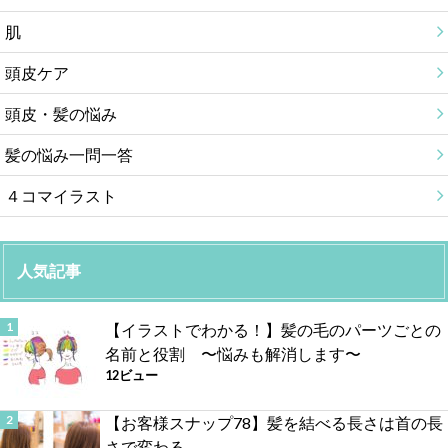
肌
頭皮ケア
頭皮・髪の悩み
髪の悩み一問一答
４コマイラスト
人気記事
【イラストでわかる！】髪の毛のパーツごとの
名前と役割 〜悩みも解消します〜
12ビュー
【お客様スナップ78】髪を結べる長さは首の長
さで変わる。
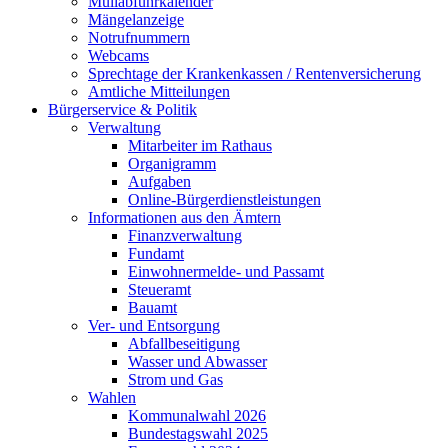
Müllabfuhrkalender
Mängelanzeige
Notrufnummern
Webcams
Sprechtage der Krankenkassen / Rentenversicherung
Amtliche Mitteilungen
Bürgerservice & Politik
Verwaltung
Mitarbeiter im Rathaus
Organigramm
Aufgaben
Online-Bürgerdienstleistungen
Informationen aus den Ämtern
Finanzverwaltung
Fundamt
Einwohnermelde- und Passamt
Steueramt
Bauamt
Ver- und Entsorgung
Abfallbeseitigung
Wasser und Abwasser
Strom und Gas
Wahlen
Kommunalwahl 2026
Bundestagswahl 2025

————

§ **What the exercise asks**:
Would you retype the lines of the data above, from the one holding "Online-Bürgerdienstleistungen" through its final line, exactly and without adding any other line?

§ **Expected answer**:
Online-Bürgerdienstleistungen
Informationen aus den Ämtern
Finanzverwaltung
Fundamt
Einwohnermelde- und Passamt
Steueramt
Bauamt
Ver- und Entsorgung
Abfallbeseitigung
Wasser und Abwasser
Strom und Gas
Wahlen
Kommunalwahl 2026
Bundestagswahl 2025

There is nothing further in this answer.